→ WHAT THE EXERCISE ASKS:
In the records below, find the line containing "башня: почему" and the line containing "Casa em Condomínio de 4 quartos à". Give again exactly those lines and every line between them, omitting the pictures.

→ RECORDS SHOWN:
· · · ·

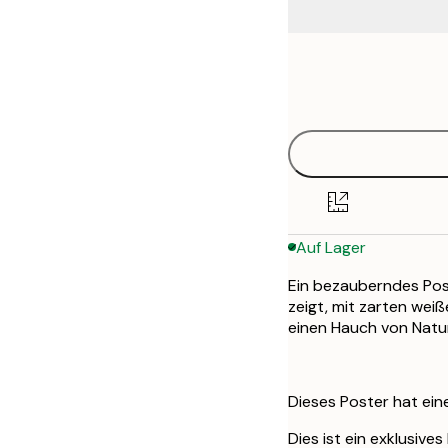
Frame
30x40 cm
options
50x70 cm
Auf Lager
Ein bezauberndes Pos
zeigt, mit zarten wei
einen Hauch von Natur
Dieses Poster hat ei
Dies ist ein exklusiv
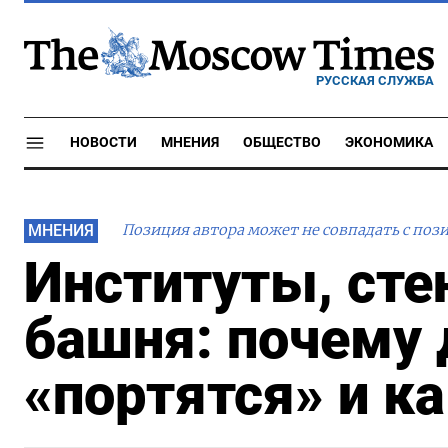
РУССКАЯ СЛУЖБА
НОВОСТИ
МНЕНИЯ
ОБЩЕСТВО
ЭКОНОМИКА
МНЕНИЯ
Позиция автора может не совпадать с поз
Институты, сте
башня: почему
«портятся» и к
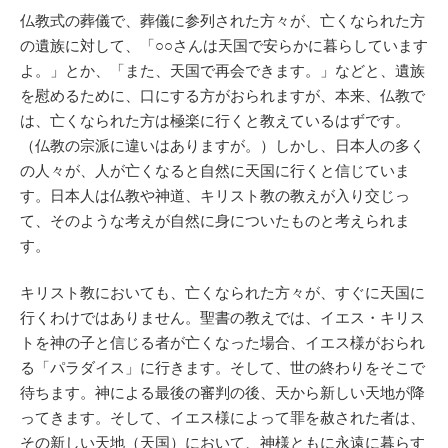
仏教式の葬儀で、葬儀に参列された方々が、亡くなられた方
の遺族に対して、「○○さんは天国で安らかに暮らしています
よ。」とか、「また、天国で再会できます。」などと、遺族
を慰めるために、口にする方がおられますが、本来、仏教で
は、亡くなられた方は極楽に行くと教えているはずです。
（仏教の宗派に違いはありますが。）しかし、日本人の多く
の人々が、人が亡くなると自然に天国に行くと信じていま
す。日本人は仏教や神道、キリスト教の教えが入り交じっ
て、そのような考えが自然に身についたものと考えられま
す。
キリスト教においても、亡くなられた方々が、すぐに天国に
行くわけではありません。聖書の教えでは、イエス・キリス
トを神の子と信じる者が亡くなった場合、イエス様がおられ
る「パラダイス」に行きます。そして、世の終わりをそこで
待ちます。神による最後の審判の後、天から新しい天地が降
ってきます。そして、イエス様によって罪を赦された者は、
その新しい天地（天国）において、神様ともに永遠に暮らす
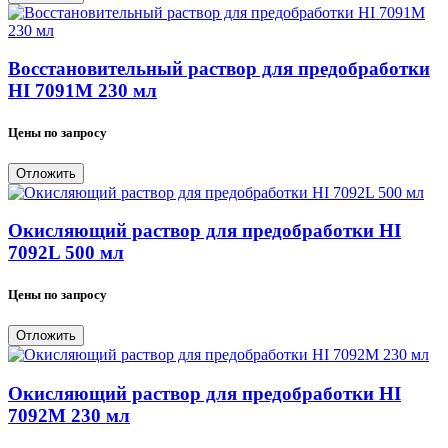
Восстановительный раствор для предобработки
HI 7091M 230 мл
Цены по запросу
Отложить
Окисляющий раствор для предобработки HI
7092L 500 мл
Цены по запросу
Отложить
Окисляющий раствор для предобработки HI
7092M 230 мл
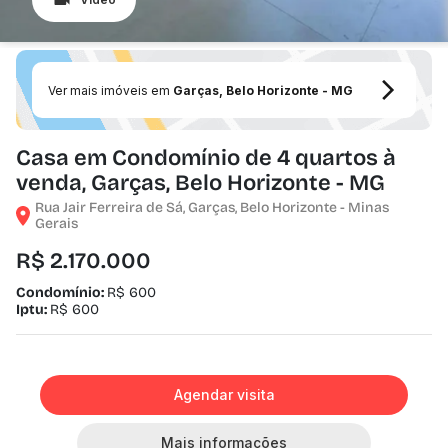
Ver mais imóveis em
Garças, Belo Horizonte - MG
Casa em Condomínio de 4 quartos à
venda, Garças, Belo Horizonte - MG
Rua Jair Ferreira de Sá, Garças, Belo Horizonte - Minas
Gerais
R$ 2.170.000
Condomínio:
R$ 600
Iptu:
R$ 600
Agendar visita
Mais informações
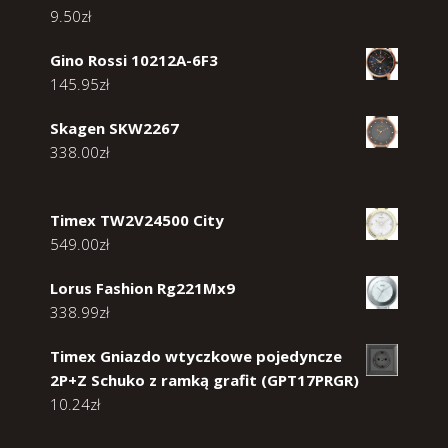
9.50
zł
Gino Rossi 10212A-6F3
145.95
zł
Skagen SKW2267
338.00
zł
Timex TW2V24500 City
549.00
zł
Lorus Fashion Rg221Mx9
338.99
zł
Timex Gniazdo wtyczkowe pojedyncze
2P+Z Schuko z ramką grafit (GPT17PRGR)
10.24
zł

· · · ·

→ RESPONSE FOR THIS EXERCISE:
башня: почему
«портятся» и к
仏教式の葬儀で、葬儀に参列された方々が、亡くなられた方
の遺族に対して、「○○さんは天国で安らかに暮らしています
よ。」とか、「また、天国で再会できます。」などと、遺族
を慰めるために、口にする方がおられますが、本来、仏教で
は、亡くなられた方は極楽に行くと教えているはずです。
（仏教の宗派に違いはありますが。）しかし、日本人の多く
の人々が、人が亡くなると自然に天国に行くと信じていま
す。日本人は仏教や神道、キリスト教の教えが入り交じっ
て、そのような考えが自然に身についたものと考えられま
す。
キリスト教においても、亡くなられた方々が、すぐに天国に
行くわけではありません。聖書の教えでは、イエス・キリス
トを神の子と信じる者が亡くなった場合、イエス様がおられ
る「パラダイス」に行きます。そして、世の終わりをそこで
待ちます。神による最後の審判の後、天から新しい天地が降
ってきます。そして、イエス様によって罪を赦された者は、
その新しい天地（天国）において、神様ともに永遠に暮らす
Восстановительный раствор для предобработки
HI 7091M 230 мл
Цены по запросу
Отложить
Окисляющий раствор для предобработки HI
7092L 500 мл
Цены по запросу
Отложить
Окисляющий раствор для предобработки HI
7092M 230 мл
Ver mais imóveis em
Garças, Belo Horizonte - MG
Casa em Condomínio de 4 quartos à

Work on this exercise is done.